PROVIDED RECORDS:
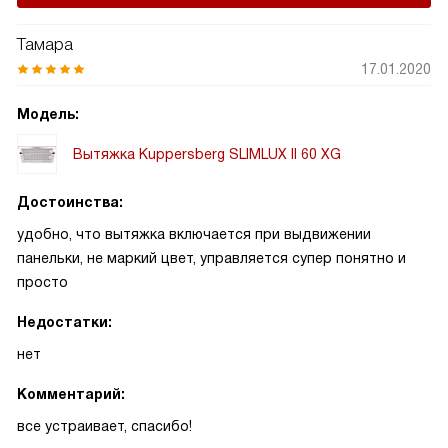
попадать внутрь холодному воздуху.
Тамара
17.01.2020
Модель:
Вытяжка Kuppersberg SLIMLUX II 60 XG
Достоинства:
удобно, что вытяжка включается при выдвижении
панельки, не маркий цвет, управляется супер понятно и
просто
Недостатки:
нет
Комментарий:
все устраивает, спасибо!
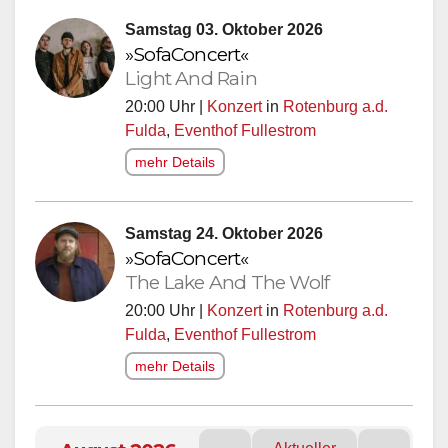
Samstag 03. Oktober 2026
»SofaConcert«
Light And Rain
20:00 Uhr |
Konzert
in
Rotenburg a.d.
Fulda
,
Eventhof Fullestrom
mehr Details
Samstag 24. Oktober 2026
»SofaConcert«
The Lake And The Wolf
20:00 Uhr |
Konzert
in
Rotenburg a.d.
Fulda
,
Eventhof Fullestrom
mehr Details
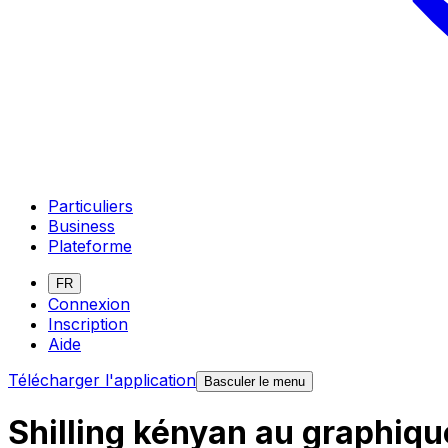
Particuliers
Business
Plateforme
FR
Connexion
Inscription
Aide
Télécharger l'application
Basculer le menu
Shilling kényan au graphiqu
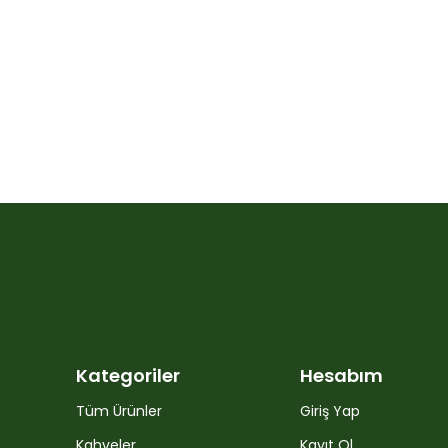
Kategoriler
Hesabım
Tüm Ürünler
Giriş Yap
Kahveler
Kayıt Ol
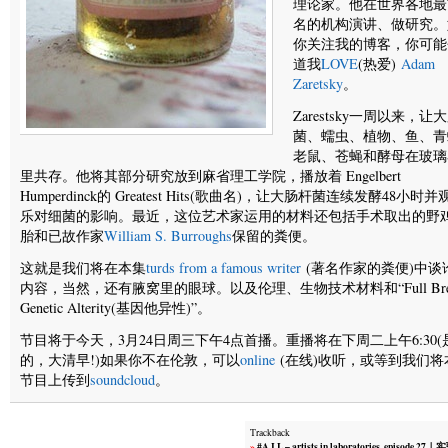
理论家。他在世界各地最
名的机构演讲、做研究。
你关注我的博客，你可能
道我
LOVE
(热爱)
Adam
Zaretsky
。
Zarestsky一周以来，让
菌、蠕虫、植物、鱼、青
老鼠、苍蝇和酵母在玻璃
里共存。他将其部分研究放到麻省理工学院，播放着 Engelbert
Humperdinck的 Greatest Hits(歌曲名)，让大肠杆菌连续发酵48小时
乐对细菌的影响。最近，这位艺术家运用的材料还包括手术取出的野
胎和已故作家
William S. Burroughs
保留的粪便。
这就是我们将在本集
turds from a famous writer
(著名作家的粪便)中谈
内容，当然，还有腋窝里的眼球。以及伦理、生物技术材料和“Full Brea
Genetic Alterity(基因他异性)”。
节目将于今天，3月24日周三下午4点首播。重播将在下周二上午6:30(
的，大清早!)如果你不在伦敦，可以
online
(在线)收听，或等到我们将
节目上传到
soundcloud
。
Trackback
»
#A.I.L – artists in laboratories, episode 2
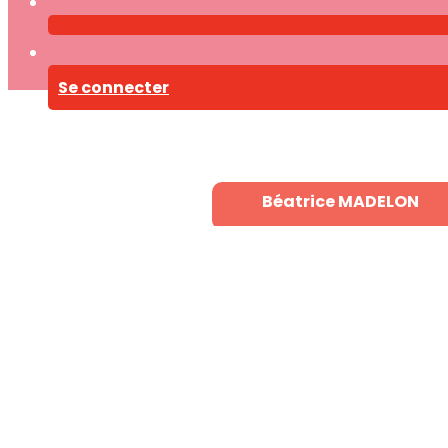
Se connecter
Béatrice MADELON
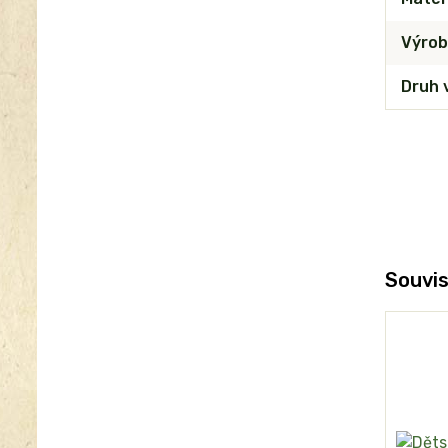
Výrob
Druh 
Souvis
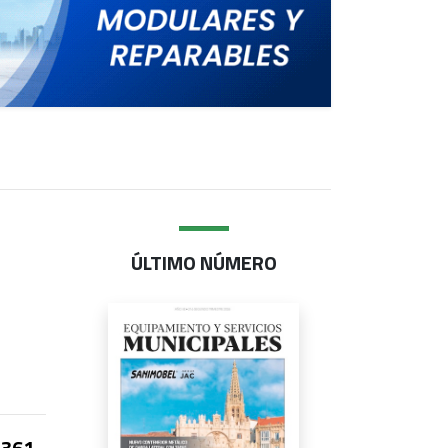
ÚLTIMO NÚMERO
361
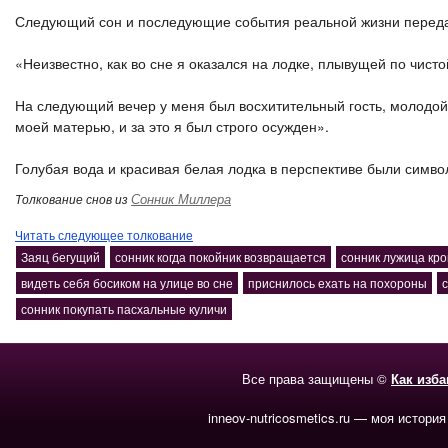
Следующий сон и последующие события реальной жизни перед
«Неизвестно, как во сне я оказался на лодке, плывущей по чисто
На следующий вечер у меня был восхитительный гость, молодой 
моей матерью, и за это я был строго осужден».
Голубая вода и красивая белая лодка в перспективе были симв
Сонник Миллера
Толкование снов из
Читать следующее толкование
Заяц бегущий
сонник когда покойник возвращается
сонник лужица кро
видеть себя босиком на улице во сне
приснилось ехать на похороны
сонник покупать пасхальные куличи
Все права защищены ©
Как изб
inneov-nutricosmetics.ru — моя история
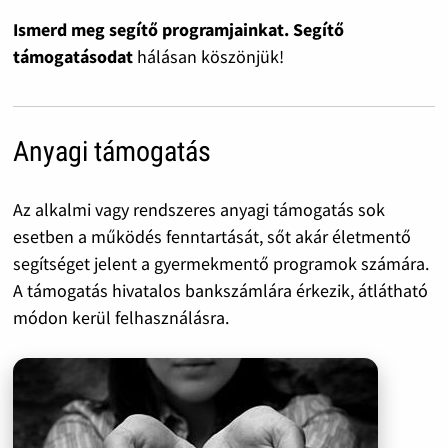
Ismerd meg segítő programjainkat. Segítő
támogatásodat
hálásan köszönjük!
Anyagi támogatás
Az alkalmi vagy rendszeres anyagi támogatás sok
esetben a működés fenntartását, sőt akár életmentő
segítséget jelent a gyermekmentő programok számára.
A támogatás hivatalos bankszámlára érkezik, átlátható
módon kerül felhasználásra.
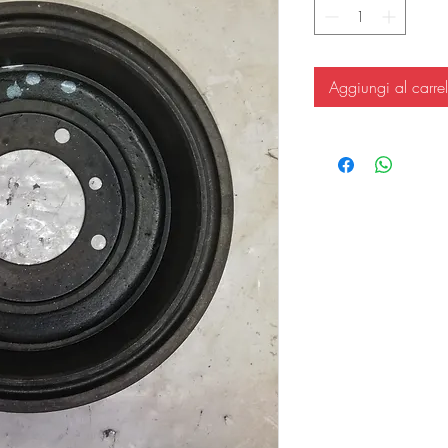
Aggiungi al carrel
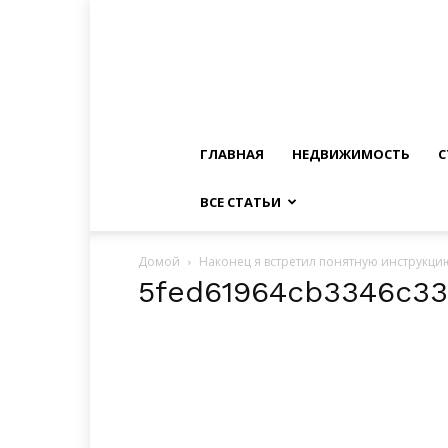
ГЛАВНАЯ
НЕДВИЖИМОСТЬ
С
ВСЕ СТАТЬИ
Домой
Наконец я встретил понятную инструкцию
5fed61964cb3346c33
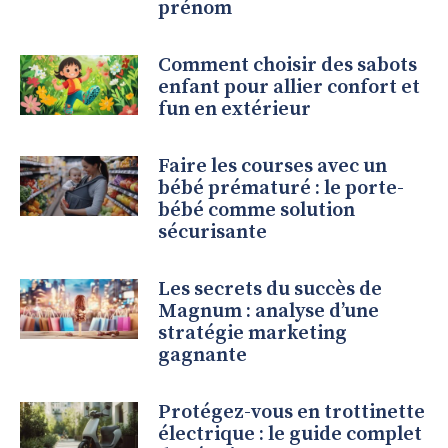
prénom
Comment choisir des sabots
enfant pour allier confort et
fun en extérieur
Faire les courses avec un
bébé prématuré : le porte-
bébé comme solution
sécurisante
Les secrets du succès de
Magnum : analyse d’une
stratégie marketing
gagnante
Protégez-vous en trottinette
électrique : le guide complet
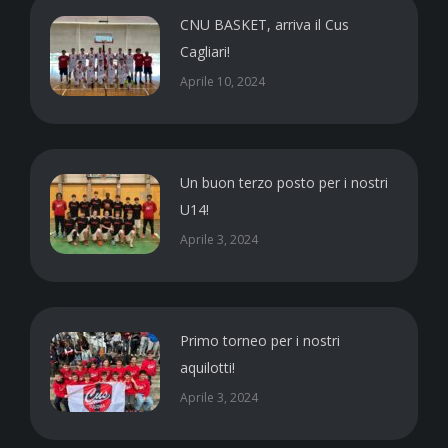
CNU BASKET, arriva il Cus
Cagliari!
Aprile 10, 2024
Un buon terzo posto per i nostri
U14!
Aprile 3, 2024
Primo torneo per i nostri
aquilotti!
Aprile 3, 2024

DIRECTIONS: Beginning at the line above that contains "Следующий сон и", repeat each line exactly through the one that contains "stratégie marketing", and leave out the pictures.

RESPONSE AREA:
Следующий сон и последующие события реальной жизни перед
«Неизвестно, как во сне я оказался на лодке, плывущей по чисто
На следующий вечер у меня был восхитительный гость, молодой 
моей матерью, и за это я был строго осужден».
Голубая вода и красивая белая лодка в перспективе были симв
Сонник Миллера
Толкование снов из
Читать следующее толкование
Заяц бегущий
сонник когда покойник возвращается
сонник лужица кро
видеть себя босиком на улице во сне
приснилось ехать на похороны
сонник покупать пасхальные куличи
Все права защищены ©
Как изб
inneov-nutricosmetics.ru — моя история
Ismerd meg segítő programjainkat. Segítő
támogatásodat
hálásan köszönjük!
Anyagi támogatás
Az alkalmi vagy rendszeres anyagi támogatás sok
esetben a működés fenntartását, sőt akár életmentő
segítséget jelent a gyermekmentő programok számára.
A támogatás hivatalos bankszámlára érkezik, átlátható
módon kerül felhasználásra.
Aggiungi al carrel
ГЛАВНАЯ
НЕДВИЖИМОСТЬ
С
ВСЕ СТАТЬИ
Домой
Наконец я встретил понятную инструкцию
5fed61964cb3346c33
prénom
Comment choisir des sabots
enfant pour allier confort et
fun en extérieur
Faire les courses avec un
bébé prématuré : le porte-
bébé comme solution
sécurisante
Les secrets du succès de
Magnum : analyse d’une
stratégie marketing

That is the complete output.